# Shopping For 210 Rs



## gpndave (May 21, 2010)

Hello all, I am shopping for a 210RS since we have owned pop-ups in the past and we need to keep the size manageable for the 2000 Grand Cherokee (V8) TV. The whole process started because I am retiring from the USAF after 24 years and want to take the summer off with my sons and go across country camping. The more we looked at our tents and gear, the more we realized that we would need to tow a utility trailer at a minimum and if you are going to do that...well...why not have a camper. We looke at a 2003 and 2006 yesterday, buy when we saw all the cool stuff on the 2010 model, we are looking for th newer version. I contacted Holman and they say $17450 for a 2011 model and my local dealer (Maryland, Leo's, has a 2010 model) says he can only go down to $20K Plus $1K in shipping. I have a call in to Holman to get a written quote with details.

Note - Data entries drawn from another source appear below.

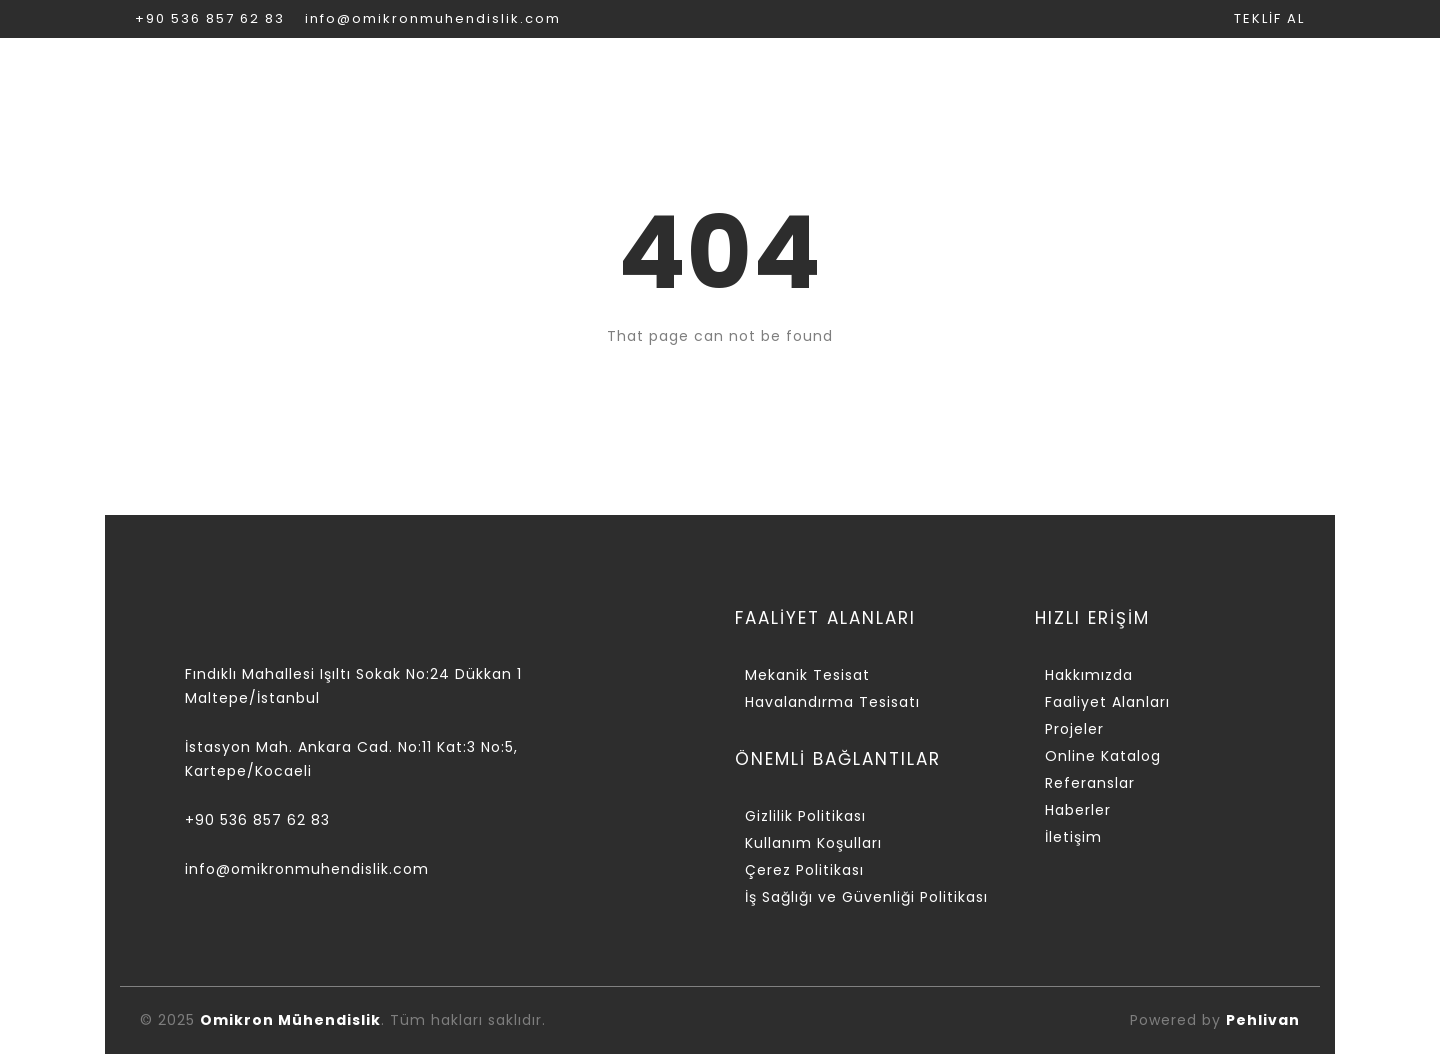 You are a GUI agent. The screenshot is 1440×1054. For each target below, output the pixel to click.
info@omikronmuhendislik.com (433, 18)
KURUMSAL (380, 75)
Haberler (1078, 810)
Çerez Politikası (804, 870)
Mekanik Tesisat (807, 675)
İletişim (1073, 837)
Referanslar (1090, 783)
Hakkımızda (1089, 675)
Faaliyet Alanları (1107, 702)
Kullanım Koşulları (813, 843)
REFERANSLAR (1119, 75)
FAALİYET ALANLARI (570, 75)
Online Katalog (1103, 756)
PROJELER (756, 75)
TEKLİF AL (1269, 18)
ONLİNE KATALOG (929, 75)
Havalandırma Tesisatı (832, 702)
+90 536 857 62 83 (210, 18)
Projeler (1074, 729)
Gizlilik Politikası (805, 816)
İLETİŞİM (1266, 75)
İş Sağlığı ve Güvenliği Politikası (866, 897) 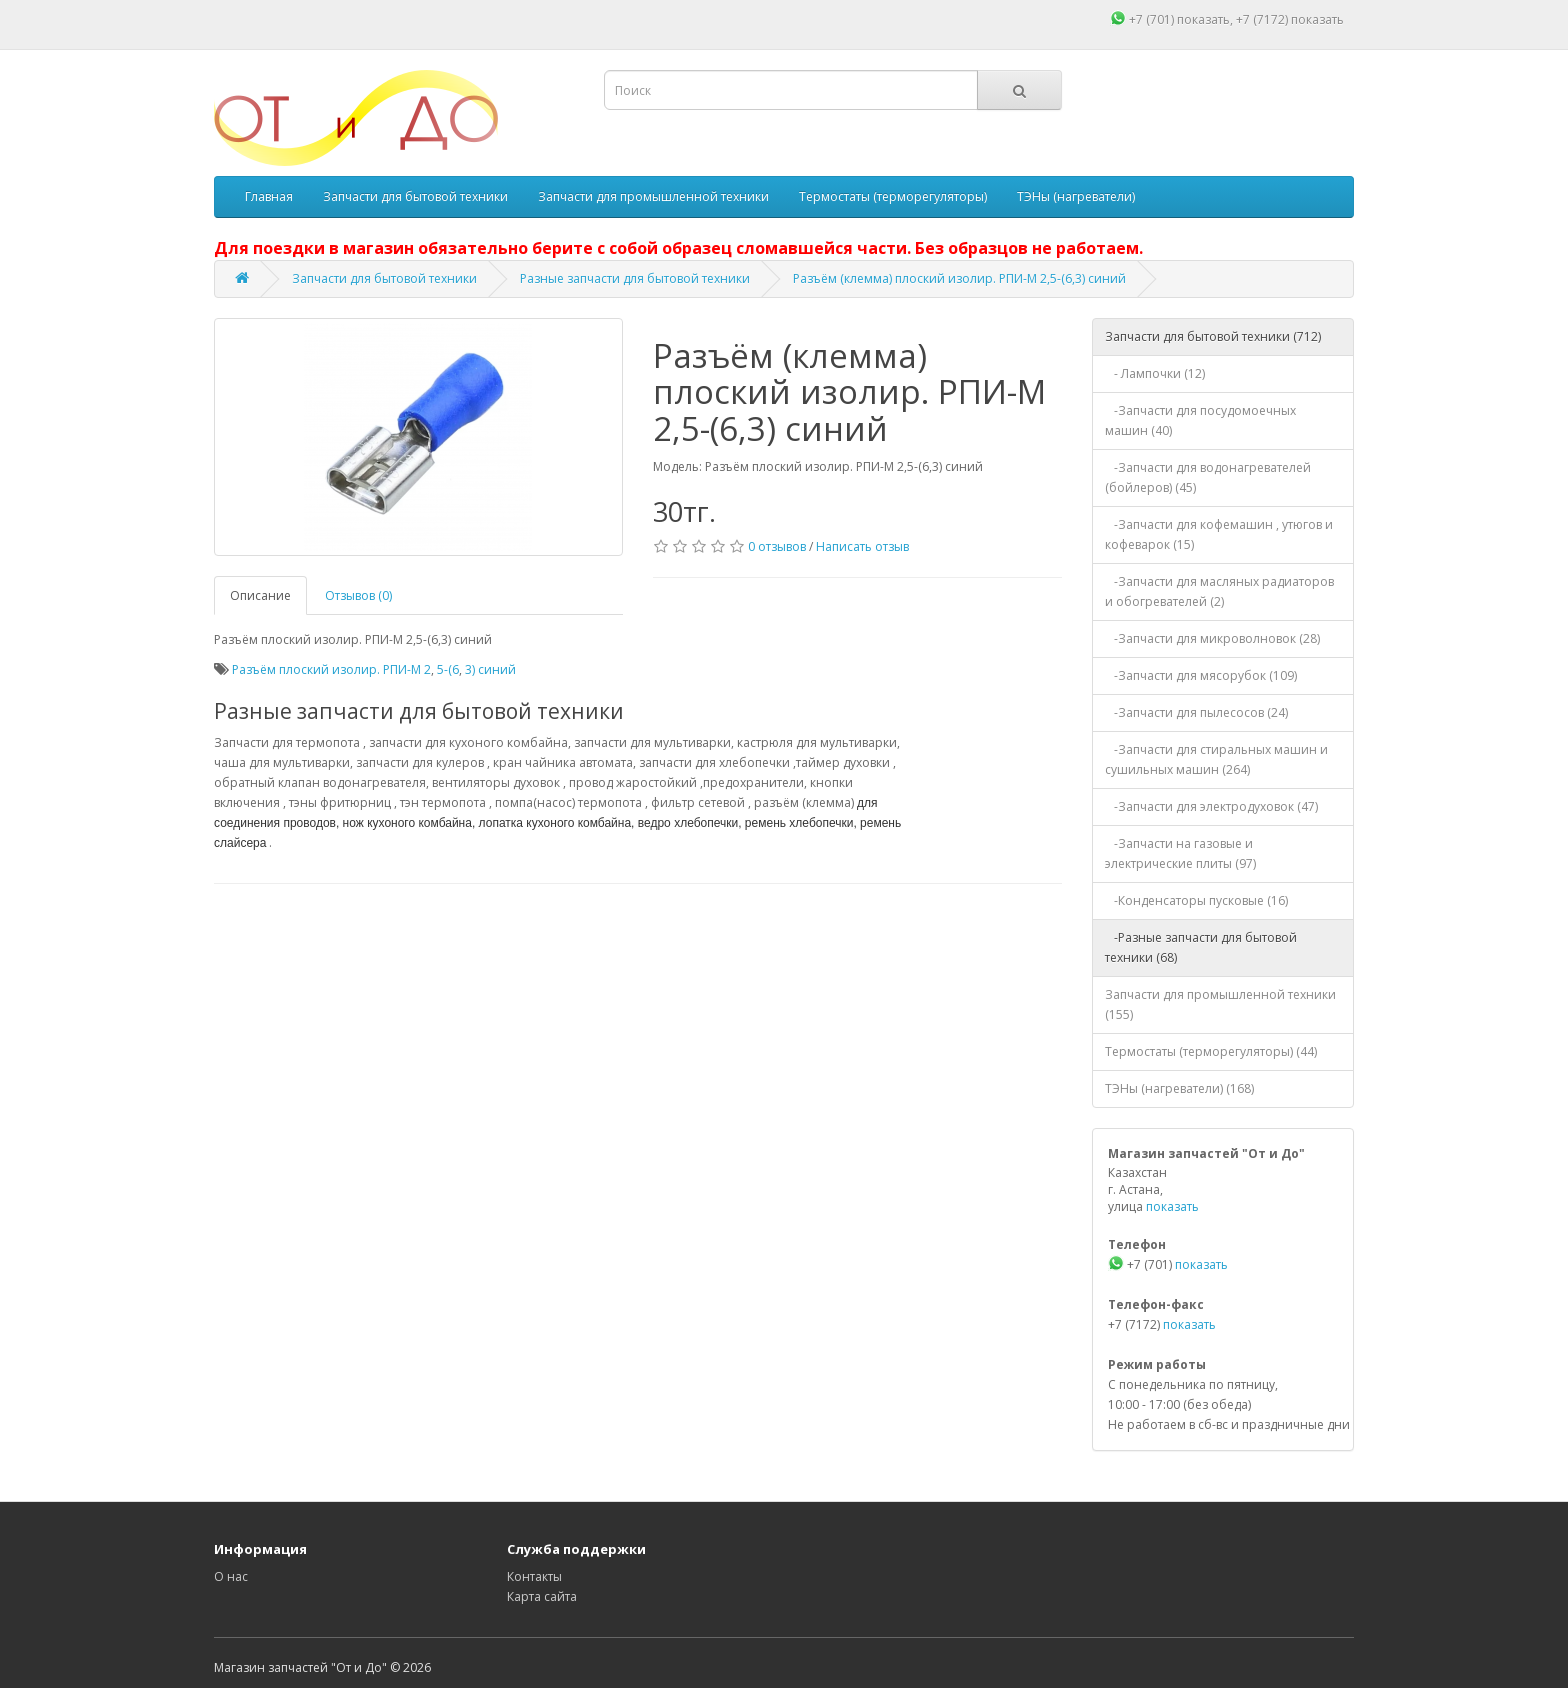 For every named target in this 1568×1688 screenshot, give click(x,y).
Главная (269, 196)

Newbie questions: What should I ask to be thrown in if I get it locally? How much do extended warranties go for?
Thanks


----------



## W5CI (Apr 21, 2009)

Contact Marci at Lakeshore-rv.com. that is where i got the one i had, best price by far, also have another 268rl on order. good luck.


----------



## rdvholtwood (Sep 18, 2008)

gpndave said:


> Hello all, I am shopping for a 210RS since we have owned pop-ups in the past and we need to keep the size manageable for the 2000 Grand Cherokee (V8) TV. The whole process started because I am retiring from the USAF after 24 years and want to take the summer off with my sons and go across country camping. The more we looked at our tents and gear, the more we realized that we would need to tow a utility trailer at a minimum and if you are going to do that...well...why not have a camper. We looke at a 2003 and 2006 yesterday, buy when we saw all the cool stuff on the 2010 model, we are looking for th newer version. I contacted Holman and they say $17450 for a 2011 model and my local dealer (Maryland, Leo's, has a 2010 model) says he can only go down to $20K Plus $1K in shipping. I have a call in to Holman to get a written quote with details.
> 
> Newbie questions: What should I ask to be thrown in if I get it locally? How much do extended warranties go for?
> Thanks


Welcome to the Outbackers!

Wish you lots of luck on your retirement from the USAF - and your ventures cross country!

We purchased our 250RS at a show. Despite that fact that the RV dealer was out of state, we chose the lower price and, in addition to the great price, they gave us a honda generator.


----------



## mswalt (Sep 14, 2004)

Welcome to the forum!

Good luck on your upcoming purchase.

And thank you for your service to our great country.

Mark


----------



## JimandDeb (Apr 13, 2010)

We just got our 2011 210RS from Lakeshore. Marci was great and the price was the lowest we could find (comparable to the quote you got at Holmans). The best thing about it was no haggling price and wondering if you are getting a good deal! We are in California and the delivery went very smoothly, right to our driveway. These Outbacks really come completely loaded, so there is not much a dealer can add. We love our 210RS!


----------



## ftwildernessguy (Oct 12, 2009)

My wife and I just returned from our first trip in our new 210rs - a long weekend at a state park. The trailer was great - very comfortable, and just the right size for the two of us and our dog. And it was easy to back into the site - larger trailers were having a really hard time doing this.


----------



## Jim B (Mar 26, 2010)

Good luck on your purchase.

My wife and I just did our break-in trip with our new 201RS. We think it is the perfect size for the 2 of us and large enough to have some company for a night or two as well.

Everyone that sees the unit is in awe... from all of the bells and whistles to the build and quality components...

we are very happy with ours... good luck


----------



## twincam (Jan 11, 2010)

agreed, definetly contact Marci at lakeshore rv, 231 788 2040, she will beat any deal, she did for us!!


----------